Its obvious strengths are Burgundy and Bordeaux; nine vintages of Roumier Bonnes-Mares going back to 1937, 11 vintages of Corton-Charlemagne from Coche-Dury, 55 different listings from Montrachet, 34 vintages of La Tâche back to 1934 and 23 of Romanée-Conti, including ’29 and ’45, as well as the ’71 and ’78 in magnum, 1899 Cheval Blanc, 1900 Margaux, ’61 Palmer and d’Yquem back to 1921.
It features a cracking selection of Rhônes, Huet Vouvrays back to 1945, Madeira going back to the 18th century and a staggeringly good line-up of Barolo.

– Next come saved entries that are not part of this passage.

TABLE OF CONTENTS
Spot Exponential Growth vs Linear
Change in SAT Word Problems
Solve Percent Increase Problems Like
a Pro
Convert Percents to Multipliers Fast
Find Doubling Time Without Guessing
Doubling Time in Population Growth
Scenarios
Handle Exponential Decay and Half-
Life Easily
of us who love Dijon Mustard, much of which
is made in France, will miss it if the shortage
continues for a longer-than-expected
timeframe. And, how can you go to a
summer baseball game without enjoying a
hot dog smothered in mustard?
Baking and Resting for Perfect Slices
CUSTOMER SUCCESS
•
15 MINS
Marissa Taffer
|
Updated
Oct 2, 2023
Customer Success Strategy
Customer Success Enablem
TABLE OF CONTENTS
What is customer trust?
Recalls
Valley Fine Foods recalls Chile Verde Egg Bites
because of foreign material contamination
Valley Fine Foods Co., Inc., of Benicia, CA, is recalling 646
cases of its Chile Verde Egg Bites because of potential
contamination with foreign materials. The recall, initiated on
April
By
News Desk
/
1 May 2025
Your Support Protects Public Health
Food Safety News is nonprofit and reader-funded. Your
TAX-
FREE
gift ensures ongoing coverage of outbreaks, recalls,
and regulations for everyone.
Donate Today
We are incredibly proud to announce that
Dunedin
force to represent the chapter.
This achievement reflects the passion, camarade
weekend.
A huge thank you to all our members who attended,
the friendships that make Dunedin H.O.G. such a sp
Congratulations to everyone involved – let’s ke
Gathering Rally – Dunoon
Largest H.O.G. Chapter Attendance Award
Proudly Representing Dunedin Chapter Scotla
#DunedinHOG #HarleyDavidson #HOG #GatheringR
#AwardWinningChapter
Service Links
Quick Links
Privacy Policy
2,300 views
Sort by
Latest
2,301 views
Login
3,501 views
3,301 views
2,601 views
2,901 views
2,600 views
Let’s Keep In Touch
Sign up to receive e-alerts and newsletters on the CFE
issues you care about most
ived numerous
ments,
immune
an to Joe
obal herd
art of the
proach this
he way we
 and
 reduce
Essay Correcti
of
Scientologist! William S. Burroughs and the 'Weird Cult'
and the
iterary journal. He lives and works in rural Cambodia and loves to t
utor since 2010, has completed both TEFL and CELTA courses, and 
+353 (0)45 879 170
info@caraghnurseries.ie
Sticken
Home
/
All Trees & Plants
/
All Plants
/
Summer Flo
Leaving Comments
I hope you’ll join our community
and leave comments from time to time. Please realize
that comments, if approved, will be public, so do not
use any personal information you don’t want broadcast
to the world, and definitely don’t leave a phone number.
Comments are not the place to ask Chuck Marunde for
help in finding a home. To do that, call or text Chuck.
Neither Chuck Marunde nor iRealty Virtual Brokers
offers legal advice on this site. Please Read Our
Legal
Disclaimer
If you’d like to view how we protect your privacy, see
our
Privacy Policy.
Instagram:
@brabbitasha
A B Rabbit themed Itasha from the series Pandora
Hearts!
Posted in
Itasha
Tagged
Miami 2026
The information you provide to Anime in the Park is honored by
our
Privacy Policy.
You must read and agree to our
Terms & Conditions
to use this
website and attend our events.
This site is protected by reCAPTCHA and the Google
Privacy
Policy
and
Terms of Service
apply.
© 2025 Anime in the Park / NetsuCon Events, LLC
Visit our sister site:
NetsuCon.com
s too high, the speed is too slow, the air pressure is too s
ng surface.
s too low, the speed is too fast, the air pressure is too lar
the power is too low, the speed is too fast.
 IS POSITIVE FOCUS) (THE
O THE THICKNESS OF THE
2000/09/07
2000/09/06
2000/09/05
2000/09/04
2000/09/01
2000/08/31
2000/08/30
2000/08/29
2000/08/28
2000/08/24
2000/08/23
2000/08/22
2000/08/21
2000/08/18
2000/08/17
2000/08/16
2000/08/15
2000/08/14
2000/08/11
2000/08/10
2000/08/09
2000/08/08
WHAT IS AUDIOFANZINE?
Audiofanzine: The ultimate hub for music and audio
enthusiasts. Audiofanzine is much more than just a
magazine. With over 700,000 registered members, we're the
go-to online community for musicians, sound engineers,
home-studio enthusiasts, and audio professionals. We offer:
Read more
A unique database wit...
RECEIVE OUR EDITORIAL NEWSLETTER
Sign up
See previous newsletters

It also includes a collection of Californian wine, the likes of which we’ve never seen in this country: heavy-hitters such as Diamond Creek, Harlan Estate and Screaming Eagle and Sonoma and Russian River pinot from Rochioli and Willams Selyem.
But this isn’t merely the inventory of someone’s cellar. A great deal of work has gone into creating a workable list that can be utilised by all, not just a coterie of Russian oligarchs who might wander in off the street.
Rockpool sommelier Nicole Reimers spent several months prior to opening spicing up the selection of contemporary labels from here and abroad before handing over management of the list to Sophie Otton and her team of sommeliers.
And while it’s the big-ticket items that attract the most attention, it is a firm commitment that 10 per cent of the list must come in under $100, meaning a selection of some 370 wines, that well and truly puts paid to any suggestion that this is a mere trophy list full of dusty old museum pieces and of little practical use. NICK RYAN
Rockpool Bar & Grill, 66 Hunter St, Sydney, NSW, (02) 8078 1900.